N.M.Kelby (Nicole Mary Kelby) has been translated into several languages and offered by The Literary Guild, Doubleday Book Club, and Quality Paperback Book Club. She is the recipient of a Bush Artist Fellowship in Literature, an NEA Inter-Arts grant, the Heekin Group Foundation's James Fellowship for the Novel, both a Florida and Minnesota State Arts Board Fellowship in fiction, two Jerome Travel Study Grants, and a Jewish Arts Endowment Fellowship. Here she talks about the library of books she was gifted over the years.

When my father was born, my grandfather planted a pear tree in our backyard. When I was born, my father built me a library in the room that he was born in. Both gestures had tangled roots. My mother is French but we lived in the Polish neighborhood of Kuszwanc in Toledo Ohio.

Every Christmas, Romey, my father, would place books for my library under the tree. My first Christmas, I received a leather-bound copy of THE LAST DAYS OF POMPEII by Edward Bulwer-Lytton. I try not to take that as a sign, because as we all know Bulwer-Lytton’s most famous literary work is the sentence, "It was a dark and stormy night…” which inspired the famed prize for bad writing.

The next year, Lu Anna, my mother’s friend from Texas, brought me THE STORY OF BABAR and THE LONELY DOLLbecause they were “more appropriate for a little girl.” My father provided THE STORY OF CIVILIZATION by Will and Ariel Durant and a tradition of literary one-upmanship began.

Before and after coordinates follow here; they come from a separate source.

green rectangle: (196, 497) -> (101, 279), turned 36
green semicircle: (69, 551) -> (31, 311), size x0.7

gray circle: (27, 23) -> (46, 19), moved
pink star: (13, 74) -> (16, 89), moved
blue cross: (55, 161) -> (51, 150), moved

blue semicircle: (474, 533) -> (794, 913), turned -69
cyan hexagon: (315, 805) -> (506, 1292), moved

By the time I was five, the COMPLETE WORKS OF WILLIAM SHAKESPEARE and Robert Mc Closkey’s MAKE WAY FOR DUCKLINGS sat side by side on the oak shelves. When I was 10, LuAnna offered NANCY DREW: The Secret of the Old Clock and Dad countered with Sherwood Anderson’s WINESBURG, OHIO: A Group of Tales of Ohio Small-Town Life. His English wasn’t that good, but the irony didn’t escape him.

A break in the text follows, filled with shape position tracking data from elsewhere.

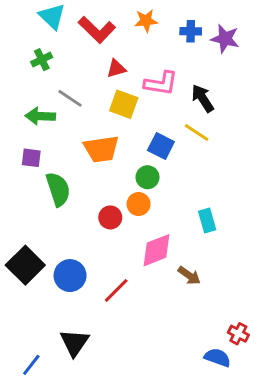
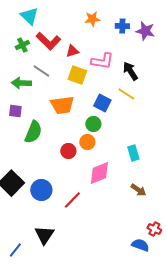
red L-shape: (97, 30) -> (48, 41), moved
green semicircle: (58, 189) -> (33, 132), turned 40
brown arrow: (189, 276) -> (138, 190), moved

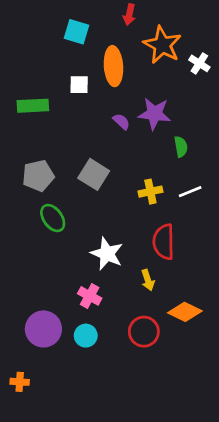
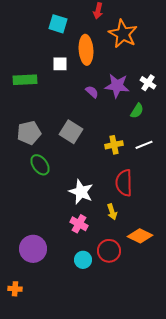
white cross: (199, 63) -> (148, 83), moved
green semicircle: (181, 147) -> (137, 111), turned 42
pink cross: (90, 296) -> (79, 224), moved
cyan circle: (86, 336) -> (83, 260), moved

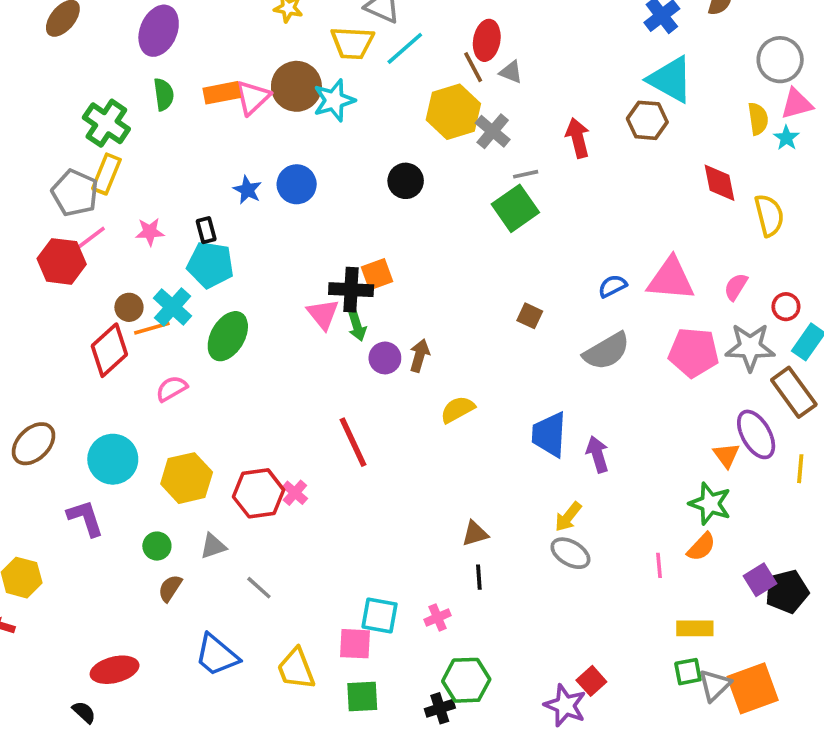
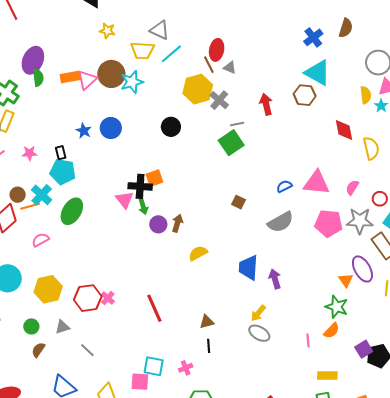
purple ellipse: (159, 31) -> (33, 60), moved
red line: (353, 442) -> (154, 308), moved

LuAnna stopped when I was 13 years old, which was the year my father added WAR AND PEACE. I think by then, he was just showing off.

I loved each and every book, even if I didn’t quite understand all of them. I loved being in their company.  I loved the extravagant tooled leather and gold leaf inlays. I loved the idea that elephants could wear small golden crowns.

Despite LuAnna’s abdication, Romey would continue to add a book to the collection, even after I no longer lived with him. “It’s still your library,” he said. When I was 17, he added GOODBYE, COLUMBUS by Philip Roth. I’m still not sure what to think of that.

When my father was 73, he was standing in front of our house and was hit by a car that had lost control, ran up onto the sidewalk and deposited his body in front of the room where he was born, the room that had become my library.

“I’m cold,” was the last thing he said to my stepmother.

In her grief, she gave all my books away to the neighbors, locked the library door, and never opened it again. I understand why she did that. That library was my father, it was his love for me made manifest. I don’t begrudge her this act. The thing about libraries is that they can’t be contained within walls. Once a book is loved, it lives in your heart. And so while I may not be able to read those particular books again, they are still mine. Their words created who I am as a person, how I see the world --- they are a father’s gift. Beloved.